Ava crouched down and reached around the back of the giant fake rubber tree that stood sentry outside of apartment 6D. 

“You’re not a little concerned,” Glen continued, “that making a video like that might implicate you in the robbery?”

“You do know she stole the stuff herself, right? It’s insurance fraud. A cute attempt anyway.”

“Ava,” Glen said, “Just tell me what I need to do to get the rest of it back.“

Ava laughed and said, “Glen. You don’t actually want any of that garbage back, do you?“

As promised, the key to the apartment had been left for Ava under the yellow planter. She inserted the key and turned it. There was a moment’s resistance, but to her surprise, she immediately intuited the unique tilt and jiggle of the hand to get the lock to pop open.

“I am inside so many apartments that belong to ‘edgy tech guys’ and ‘proto-hipster chicks,’ Ava said as she pushed the door open, “But if you filter out the color choices and mess, you eventually realize they all own the exact same shit, staged in the exact same shitty way, ripped off from the same shitty websites. That’s not you, Glen. Is it?”

The air inside the apartment was stale and dusty. The scent of fried oil and candle wax mixed with something sharp and unsavory, like the breath of a toilet that hadn’t been flushed for a few days. 

Despite the IKEA tree outside, this wasn’t a typical rental unit inside. A long hallway deposited Ava into a large sunken living room with a scarred wood floor. A huge bumpy sofa covered with fat pillows took up one entire wall. Opposite the sofa was a long row of aged black metal high school lockers featuring a wide range of juvenilia scratched into the chipped paint. 

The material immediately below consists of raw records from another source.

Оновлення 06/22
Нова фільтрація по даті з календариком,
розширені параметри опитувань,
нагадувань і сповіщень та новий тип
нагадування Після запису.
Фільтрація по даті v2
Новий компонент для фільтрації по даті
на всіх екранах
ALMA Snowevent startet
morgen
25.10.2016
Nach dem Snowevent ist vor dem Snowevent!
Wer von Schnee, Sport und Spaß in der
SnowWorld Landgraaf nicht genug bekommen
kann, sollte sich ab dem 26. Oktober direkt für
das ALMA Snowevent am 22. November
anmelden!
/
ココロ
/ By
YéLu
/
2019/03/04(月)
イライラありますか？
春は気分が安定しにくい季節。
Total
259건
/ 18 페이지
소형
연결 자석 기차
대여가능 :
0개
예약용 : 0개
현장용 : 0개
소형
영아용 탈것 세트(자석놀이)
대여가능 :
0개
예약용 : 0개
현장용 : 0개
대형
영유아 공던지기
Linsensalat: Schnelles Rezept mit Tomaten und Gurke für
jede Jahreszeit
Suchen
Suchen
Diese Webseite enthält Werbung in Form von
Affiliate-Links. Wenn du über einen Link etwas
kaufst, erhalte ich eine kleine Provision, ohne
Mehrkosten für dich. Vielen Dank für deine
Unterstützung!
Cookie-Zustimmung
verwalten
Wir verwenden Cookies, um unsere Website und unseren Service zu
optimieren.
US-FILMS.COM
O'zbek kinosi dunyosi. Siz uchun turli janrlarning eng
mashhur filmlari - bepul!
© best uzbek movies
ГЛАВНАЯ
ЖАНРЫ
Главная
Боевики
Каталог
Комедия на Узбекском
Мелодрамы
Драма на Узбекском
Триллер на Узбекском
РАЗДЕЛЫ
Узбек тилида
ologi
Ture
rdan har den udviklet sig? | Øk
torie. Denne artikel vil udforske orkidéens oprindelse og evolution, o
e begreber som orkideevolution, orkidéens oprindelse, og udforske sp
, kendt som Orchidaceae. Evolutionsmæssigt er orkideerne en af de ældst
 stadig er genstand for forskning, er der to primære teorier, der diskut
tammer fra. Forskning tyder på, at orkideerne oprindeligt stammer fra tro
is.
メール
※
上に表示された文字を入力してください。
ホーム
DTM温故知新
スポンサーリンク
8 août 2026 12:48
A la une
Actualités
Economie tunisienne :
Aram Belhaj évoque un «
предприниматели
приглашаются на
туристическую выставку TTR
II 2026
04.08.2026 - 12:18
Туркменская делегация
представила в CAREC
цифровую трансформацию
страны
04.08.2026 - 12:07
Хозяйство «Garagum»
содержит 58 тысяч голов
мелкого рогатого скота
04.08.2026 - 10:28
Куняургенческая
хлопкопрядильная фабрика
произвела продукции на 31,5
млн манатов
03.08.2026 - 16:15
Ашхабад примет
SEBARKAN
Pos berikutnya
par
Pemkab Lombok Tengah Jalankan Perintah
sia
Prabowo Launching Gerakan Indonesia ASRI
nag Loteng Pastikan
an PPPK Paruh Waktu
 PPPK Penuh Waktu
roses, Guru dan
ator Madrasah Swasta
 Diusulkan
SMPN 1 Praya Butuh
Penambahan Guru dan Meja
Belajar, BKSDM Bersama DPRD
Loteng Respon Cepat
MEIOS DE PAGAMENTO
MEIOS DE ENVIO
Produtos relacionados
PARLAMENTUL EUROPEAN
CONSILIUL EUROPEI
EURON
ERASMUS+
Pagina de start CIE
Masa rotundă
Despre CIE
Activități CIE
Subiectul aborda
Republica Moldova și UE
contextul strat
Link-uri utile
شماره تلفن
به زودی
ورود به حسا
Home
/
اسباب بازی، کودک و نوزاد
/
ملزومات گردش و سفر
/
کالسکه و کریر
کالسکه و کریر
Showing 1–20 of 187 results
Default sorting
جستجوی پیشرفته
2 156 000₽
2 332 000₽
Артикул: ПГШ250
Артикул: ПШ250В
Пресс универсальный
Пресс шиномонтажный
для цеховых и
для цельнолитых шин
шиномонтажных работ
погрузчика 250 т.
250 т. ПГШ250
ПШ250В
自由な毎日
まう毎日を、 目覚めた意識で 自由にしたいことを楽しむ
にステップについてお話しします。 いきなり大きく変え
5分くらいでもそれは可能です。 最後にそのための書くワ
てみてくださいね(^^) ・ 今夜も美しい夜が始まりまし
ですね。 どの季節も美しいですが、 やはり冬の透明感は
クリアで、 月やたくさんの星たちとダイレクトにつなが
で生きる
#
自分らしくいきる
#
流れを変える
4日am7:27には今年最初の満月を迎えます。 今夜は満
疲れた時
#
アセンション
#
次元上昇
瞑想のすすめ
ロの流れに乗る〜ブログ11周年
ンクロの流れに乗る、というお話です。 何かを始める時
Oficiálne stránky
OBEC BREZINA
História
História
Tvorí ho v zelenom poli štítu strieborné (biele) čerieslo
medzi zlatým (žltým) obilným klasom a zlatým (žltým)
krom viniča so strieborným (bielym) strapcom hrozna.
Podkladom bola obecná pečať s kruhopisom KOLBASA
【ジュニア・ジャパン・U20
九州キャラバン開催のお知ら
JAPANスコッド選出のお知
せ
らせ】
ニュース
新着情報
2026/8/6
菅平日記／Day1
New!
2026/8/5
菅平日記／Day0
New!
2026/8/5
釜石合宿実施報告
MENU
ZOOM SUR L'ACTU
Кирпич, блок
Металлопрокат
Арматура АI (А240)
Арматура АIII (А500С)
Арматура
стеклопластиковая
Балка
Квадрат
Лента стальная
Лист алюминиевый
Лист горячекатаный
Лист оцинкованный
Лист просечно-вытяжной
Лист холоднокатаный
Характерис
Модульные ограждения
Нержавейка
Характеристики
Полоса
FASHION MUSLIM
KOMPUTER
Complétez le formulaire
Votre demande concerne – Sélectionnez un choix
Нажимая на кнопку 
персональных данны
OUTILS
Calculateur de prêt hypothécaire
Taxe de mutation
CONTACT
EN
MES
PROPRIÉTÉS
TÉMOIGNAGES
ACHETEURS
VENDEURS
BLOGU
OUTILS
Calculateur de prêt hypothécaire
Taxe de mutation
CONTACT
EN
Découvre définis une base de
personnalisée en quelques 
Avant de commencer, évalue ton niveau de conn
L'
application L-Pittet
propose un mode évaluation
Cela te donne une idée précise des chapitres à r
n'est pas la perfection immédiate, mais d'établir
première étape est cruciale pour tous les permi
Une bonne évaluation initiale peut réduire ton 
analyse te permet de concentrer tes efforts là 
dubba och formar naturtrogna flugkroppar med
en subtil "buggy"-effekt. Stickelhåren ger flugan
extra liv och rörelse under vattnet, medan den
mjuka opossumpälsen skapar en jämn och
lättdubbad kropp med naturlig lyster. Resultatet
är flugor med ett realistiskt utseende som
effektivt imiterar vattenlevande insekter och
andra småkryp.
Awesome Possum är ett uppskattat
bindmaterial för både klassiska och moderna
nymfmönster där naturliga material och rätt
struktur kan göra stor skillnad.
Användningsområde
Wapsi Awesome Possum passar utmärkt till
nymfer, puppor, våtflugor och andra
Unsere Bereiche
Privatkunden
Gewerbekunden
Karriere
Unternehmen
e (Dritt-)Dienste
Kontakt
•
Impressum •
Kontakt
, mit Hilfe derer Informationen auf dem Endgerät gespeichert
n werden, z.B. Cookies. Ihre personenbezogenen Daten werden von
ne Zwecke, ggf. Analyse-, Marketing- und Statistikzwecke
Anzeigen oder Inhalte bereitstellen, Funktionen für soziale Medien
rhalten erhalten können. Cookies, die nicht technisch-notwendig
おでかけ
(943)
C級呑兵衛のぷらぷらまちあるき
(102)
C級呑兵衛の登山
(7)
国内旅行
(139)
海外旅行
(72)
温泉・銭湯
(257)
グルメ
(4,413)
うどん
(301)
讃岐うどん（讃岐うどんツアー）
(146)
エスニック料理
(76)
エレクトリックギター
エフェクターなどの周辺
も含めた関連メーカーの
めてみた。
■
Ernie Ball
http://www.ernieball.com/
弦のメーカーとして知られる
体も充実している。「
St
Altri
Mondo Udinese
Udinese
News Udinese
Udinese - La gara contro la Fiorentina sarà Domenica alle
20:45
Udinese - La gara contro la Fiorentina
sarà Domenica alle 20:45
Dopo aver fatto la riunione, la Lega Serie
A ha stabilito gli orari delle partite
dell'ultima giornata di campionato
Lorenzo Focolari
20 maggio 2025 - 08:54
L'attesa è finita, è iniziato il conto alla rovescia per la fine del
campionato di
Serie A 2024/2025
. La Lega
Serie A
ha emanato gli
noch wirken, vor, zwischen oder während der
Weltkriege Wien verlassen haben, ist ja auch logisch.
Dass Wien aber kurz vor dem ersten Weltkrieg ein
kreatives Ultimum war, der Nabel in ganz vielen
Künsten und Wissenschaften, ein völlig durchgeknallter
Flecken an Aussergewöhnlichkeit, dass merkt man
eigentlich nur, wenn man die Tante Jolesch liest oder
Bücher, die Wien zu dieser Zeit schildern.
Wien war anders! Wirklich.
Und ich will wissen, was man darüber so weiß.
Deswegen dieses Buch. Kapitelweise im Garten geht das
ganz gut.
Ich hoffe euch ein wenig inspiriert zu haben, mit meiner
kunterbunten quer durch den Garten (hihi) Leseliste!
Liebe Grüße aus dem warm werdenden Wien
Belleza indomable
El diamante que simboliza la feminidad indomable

“Déjà vecu,” she said as she closed the door behind her.

“What’d you say?” Glen asked.

“Sorry,” Ava replied as she closed the door behind her, “I forgot you where there. It’s a specific form of déjà vu: You are  once more experiencing something you experienced long ago. Speaking of which, did you tell her how we met?”

“Ava,“ Glen said, “I don’t know what you’re trying to accomplish, but I need you to tell me, right now, where the rest of it is.”

“That’s a ‘no,’ then.” Ava replied, “Which is a shame because I think it was one of the best nights of my life.”

She walked back through the living room and up the two steps that led to a dimly lit galley kitchen. It was neat and well-appointed, but not very clean. The counters and stovetop were gummy and bits of food were curdling in the strainer of the sink. 

The bedroom was a tiny, windowless rectangle located a few feet from the kitchen. The bed was small and simple—like something you’d find in a military barracks: metal legs, a very thin mattress—but it was covered with an ornate and comfortable looking duvet.

That’s when Ava saw it, a large sheet of paper pinned to the wall directly above the bed.

Even in the poorly lit room she could see the name her parents gave her printed in large type at the top of the paper, with clusters of smaller names printed underneath. As she got closer, she saw it was a family tree, her own.

“I know there’s more we should probably say to each other, Ava said, “But I have to go now.”